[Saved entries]
################

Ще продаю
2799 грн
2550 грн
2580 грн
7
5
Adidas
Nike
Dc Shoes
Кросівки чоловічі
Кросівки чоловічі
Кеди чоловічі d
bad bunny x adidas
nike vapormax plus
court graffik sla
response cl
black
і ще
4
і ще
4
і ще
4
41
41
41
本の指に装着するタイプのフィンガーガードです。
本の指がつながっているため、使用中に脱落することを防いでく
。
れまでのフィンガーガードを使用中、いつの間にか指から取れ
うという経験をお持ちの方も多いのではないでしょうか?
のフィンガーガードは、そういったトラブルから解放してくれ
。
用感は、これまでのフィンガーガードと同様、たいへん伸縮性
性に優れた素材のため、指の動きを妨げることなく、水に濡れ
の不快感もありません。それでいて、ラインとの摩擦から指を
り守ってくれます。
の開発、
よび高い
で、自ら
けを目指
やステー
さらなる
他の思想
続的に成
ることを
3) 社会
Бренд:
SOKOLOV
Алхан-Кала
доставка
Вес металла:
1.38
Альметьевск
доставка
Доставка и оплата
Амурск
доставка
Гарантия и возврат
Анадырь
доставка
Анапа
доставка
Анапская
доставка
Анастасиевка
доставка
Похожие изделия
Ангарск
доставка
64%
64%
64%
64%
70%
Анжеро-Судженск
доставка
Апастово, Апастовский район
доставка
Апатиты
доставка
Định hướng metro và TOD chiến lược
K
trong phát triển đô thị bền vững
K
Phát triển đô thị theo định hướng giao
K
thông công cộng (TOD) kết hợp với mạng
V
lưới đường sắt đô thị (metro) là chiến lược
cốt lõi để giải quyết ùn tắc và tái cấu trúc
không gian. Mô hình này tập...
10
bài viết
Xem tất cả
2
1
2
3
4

################

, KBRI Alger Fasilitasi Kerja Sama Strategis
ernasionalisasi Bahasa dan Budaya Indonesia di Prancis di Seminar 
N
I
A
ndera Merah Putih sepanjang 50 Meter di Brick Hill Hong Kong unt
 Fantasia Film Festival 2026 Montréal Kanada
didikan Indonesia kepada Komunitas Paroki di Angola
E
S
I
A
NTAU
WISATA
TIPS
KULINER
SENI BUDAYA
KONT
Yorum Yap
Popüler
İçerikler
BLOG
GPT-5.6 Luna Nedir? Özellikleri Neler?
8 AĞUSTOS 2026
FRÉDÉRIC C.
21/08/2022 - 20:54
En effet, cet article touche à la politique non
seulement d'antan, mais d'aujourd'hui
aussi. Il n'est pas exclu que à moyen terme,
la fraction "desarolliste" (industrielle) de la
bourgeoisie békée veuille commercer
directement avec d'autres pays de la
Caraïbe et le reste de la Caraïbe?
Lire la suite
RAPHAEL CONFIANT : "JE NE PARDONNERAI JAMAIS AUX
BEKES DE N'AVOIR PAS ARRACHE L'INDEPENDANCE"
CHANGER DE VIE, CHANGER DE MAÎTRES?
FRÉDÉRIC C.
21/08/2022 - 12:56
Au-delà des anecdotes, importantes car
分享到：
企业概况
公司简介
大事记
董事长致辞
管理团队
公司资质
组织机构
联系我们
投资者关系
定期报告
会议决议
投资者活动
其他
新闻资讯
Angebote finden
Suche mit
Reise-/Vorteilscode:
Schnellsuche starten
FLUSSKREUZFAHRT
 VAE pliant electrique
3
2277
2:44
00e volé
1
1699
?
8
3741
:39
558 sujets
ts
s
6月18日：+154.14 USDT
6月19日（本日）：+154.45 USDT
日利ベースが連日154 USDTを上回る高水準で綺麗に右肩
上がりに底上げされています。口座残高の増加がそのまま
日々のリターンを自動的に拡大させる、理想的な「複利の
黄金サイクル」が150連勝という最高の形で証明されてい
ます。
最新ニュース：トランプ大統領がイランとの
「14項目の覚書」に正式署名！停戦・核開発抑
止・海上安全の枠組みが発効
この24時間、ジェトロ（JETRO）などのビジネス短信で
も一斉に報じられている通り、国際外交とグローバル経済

################

Only a number is expected: how many lines of the data include the string "hướng".

2